Your instructions
Nothing but the line holding "Look at this image. Point out stomach." and the lines after it, through the end of the records, should be set down, each exactly as it is.

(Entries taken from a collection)
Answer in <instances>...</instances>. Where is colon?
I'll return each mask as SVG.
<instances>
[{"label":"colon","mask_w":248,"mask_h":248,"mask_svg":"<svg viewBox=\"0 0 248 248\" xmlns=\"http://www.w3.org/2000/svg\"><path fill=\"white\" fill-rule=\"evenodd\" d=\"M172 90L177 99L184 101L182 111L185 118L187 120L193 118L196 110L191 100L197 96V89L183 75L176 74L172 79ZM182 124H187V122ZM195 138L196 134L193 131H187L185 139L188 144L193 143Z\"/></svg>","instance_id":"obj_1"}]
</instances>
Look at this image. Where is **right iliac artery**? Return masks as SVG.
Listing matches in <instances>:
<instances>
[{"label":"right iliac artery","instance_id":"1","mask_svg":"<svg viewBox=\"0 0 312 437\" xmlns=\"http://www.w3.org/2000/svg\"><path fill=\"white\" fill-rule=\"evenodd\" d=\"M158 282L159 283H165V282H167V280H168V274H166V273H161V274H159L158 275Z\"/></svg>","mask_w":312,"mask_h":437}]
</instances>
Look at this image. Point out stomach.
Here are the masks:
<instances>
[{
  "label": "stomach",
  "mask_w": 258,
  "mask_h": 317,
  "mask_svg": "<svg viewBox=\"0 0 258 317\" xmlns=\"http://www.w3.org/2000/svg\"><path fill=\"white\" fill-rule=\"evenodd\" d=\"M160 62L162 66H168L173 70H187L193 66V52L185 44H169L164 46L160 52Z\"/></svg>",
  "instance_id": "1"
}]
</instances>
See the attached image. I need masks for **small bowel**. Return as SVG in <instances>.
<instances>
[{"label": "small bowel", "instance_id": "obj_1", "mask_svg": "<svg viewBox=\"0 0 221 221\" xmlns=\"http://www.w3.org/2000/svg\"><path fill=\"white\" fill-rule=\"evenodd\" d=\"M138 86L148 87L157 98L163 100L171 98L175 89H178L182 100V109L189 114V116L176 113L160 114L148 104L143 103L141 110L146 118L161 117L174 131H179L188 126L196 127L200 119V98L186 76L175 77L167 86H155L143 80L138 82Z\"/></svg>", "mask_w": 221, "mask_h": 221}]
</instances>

Exercise answer
Look at this image. Point out stomach.
Here are the masks:
<instances>
[{
  "label": "stomach",
  "mask_w": 258,
  "mask_h": 317,
  "mask_svg": "<svg viewBox=\"0 0 258 317\" xmlns=\"http://www.w3.org/2000/svg\"><path fill=\"white\" fill-rule=\"evenodd\" d=\"M160 62L162 66H168L173 70H187L193 66V52L185 44H169L164 46L160 52Z\"/></svg>",
  "instance_id": "1"
}]
</instances>
See the attached image. I need masks for **small bowel**. Return as SVG in <instances>.
<instances>
[{"label": "small bowel", "instance_id": "obj_1", "mask_svg": "<svg viewBox=\"0 0 221 221\" xmlns=\"http://www.w3.org/2000/svg\"><path fill=\"white\" fill-rule=\"evenodd\" d=\"M138 86L148 87L157 98L163 100L171 98L175 89H178L182 100V109L189 114V116L176 113L160 114L148 104L143 103L141 110L146 118L161 117L174 131H179L188 126L196 127L200 119V98L186 76L175 77L167 86H155L143 80L138 82Z\"/></svg>", "mask_w": 221, "mask_h": 221}]
</instances>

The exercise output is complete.